I’m not in any way, shape, or form condoning underage drinking but come on we have all done it. Let’s not be hypocrites.
So everyone has had those really crazy times in their lives right? The one’s where they are introduced to alcohol for the first time and obviously don’t know what limits are or even knew they existed. We want to be able to keep our liquor and make it seem like this isn’t in fact our first time. Whether it was underage or as an adult legally. That or I felt “unleashed” the day my father told me to come home, “Not too late”. The night was mine and I made sure to do everything I had been wanting to do since High School.
You see my parents were strict so I didn’t get the green light until I graduated High School. I was literally only allowed to go to High School football games and that it. My best friend was in the dance team for my High School and she would have the major hook ups for where to be Friday nights after football games. But ‘no’ was always the answer when I asked. I just noticed I said, “High School” like ten times already. You get it, my high school years were spent just going to school and occasionally going to games. That’s it. All though I didn’t really get to do much out of school with my classmates I still consider high school to be the best four years of my life.
Those four years I learned about a lot of things, obviously. I felt what love was for the first time and I also learned about heartbreak. I learned who was my friend and who wasn’t. I might not have had a whole lot of friends but the five girls that I called as “Best Friends” made my four years so amazingly great.
Sadly, I no longer keep in touch with all but two. I follow the rest on social media but we don’t really “talk” how we used to. And I’m completely fine with that. We’re meant to grow and sometimes it’s not with each other. But I see they’re all living happy lives with their children. We’re all moms.

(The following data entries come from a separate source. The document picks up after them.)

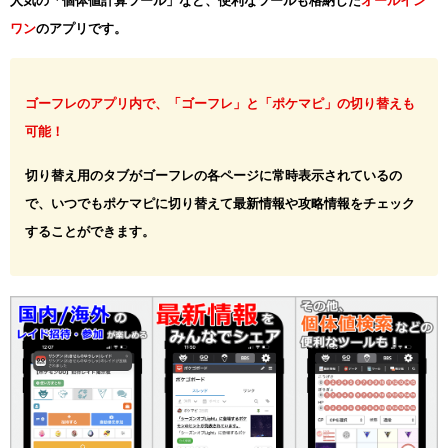
人気の「個体値計算ツール」など、便利なツールも格納した
オールイン
ワン
のアプリです。
ゴーフレのアプリ内で、「ゴーフレ」と「ポケマピ」の切り替えも
可能！
切り替え用のタブがゴーフレの各ページに常時表示されているの
で、いつでもポケマピに切り替えて最新情報や攻略情報をチェック
することができます。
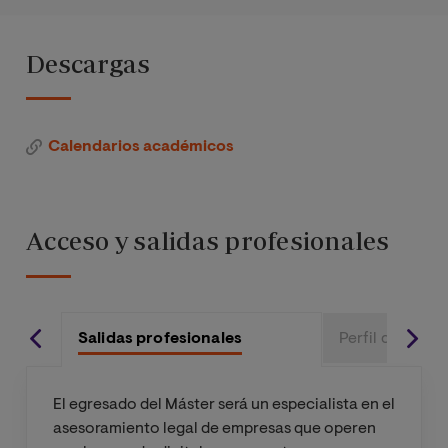
Asignatura
Primer cuatrimestre
Segund
Trabajo Fin de Máster
Derecho y
Descargas
regulación del
Total de Créditos
mercado
digital
Calendarios académicos
Protección de
datos y
riesgos
Acceso y salidas profesionales
tecnológicos
Contratación
de productos
Salidas profesionales
Perfil de Ingre
y servicios
tecnológicos
El egresado del Máster será un especialista en el
asesoramiento legal de empresas que operen
Desafíos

Earlier I was driving and I remembered a house we used to always visit to drink and listen to escessively loud music indoors and sometimes outside. I find myself looking for THAT house every time I pass by that street and it takes me back to sweet nostalgia. The nights spent with people I barely graduated high school with and the best friend that stuck around to this day. It happens with two other houses. Each time I wonder who lives there now and if they only knew what went down a few years ago in the same place.
The garage where we would drink illegally and listen to music and play beer pong comes to mind a lot. We were too young to be out at bars so that was our getaway. The same place where we discovered Four Lokos, they seemed like they tasted OK at first but little did we know that they would creep up to us and FAST. The same place where I took one too many shots of Malibu. The one liquor that I’m not longer able to drink because of those nights. Or the Grey Goose my best friend can’t even smell because of an excess amount of shots on her birthday. They’ve left scars, but the scars we like to tell people about.
We all need those nights. The nights when we have no responsibilities and our only major real problem was which drink we were going to drink for the night. These rebel nights are needed to learn not to over due it as an adult and get into real big trouble with the law. The nights we meet new people. They might not stick around long but when you see them at the mall or at a public place and exchange looks you know that they know the same thing you’re thinking. The night you all raged face happily enjoying your drink in your hand not a worry in mind.
Do remember these times. The times where you were truly young and naive and just wanted to have fun. And when you had the chance you would make damn sure that you would take advantage of the short time you had with these people. It doesn’t matter if it was just sitting on a couch talking shit with a drink in your hand in a cold ass garage. Those are the best memories I love to think of every now and then. The many pictures we all took with slightly small sleepy eyes from the alcohol but our smiles big as can be. And if you who was part of that group and part of those nights are reading this right now smiling, thank you. Thank you for making my nights wild and free!
Because of those nights, I’ll have what I did in mind for when my daughter is around the same age and asks if she can go out. My mother once picked me up from a party drunk as a skunk and after that I’m sure she knew I’d be getting drunk every Friday or Saturday night I asked permission to go out with my friends. None the less she still let me go out. I’m sure she experienced that era in her life too.
Did you ever have a time where nothing mattered and you felt free and truly happy?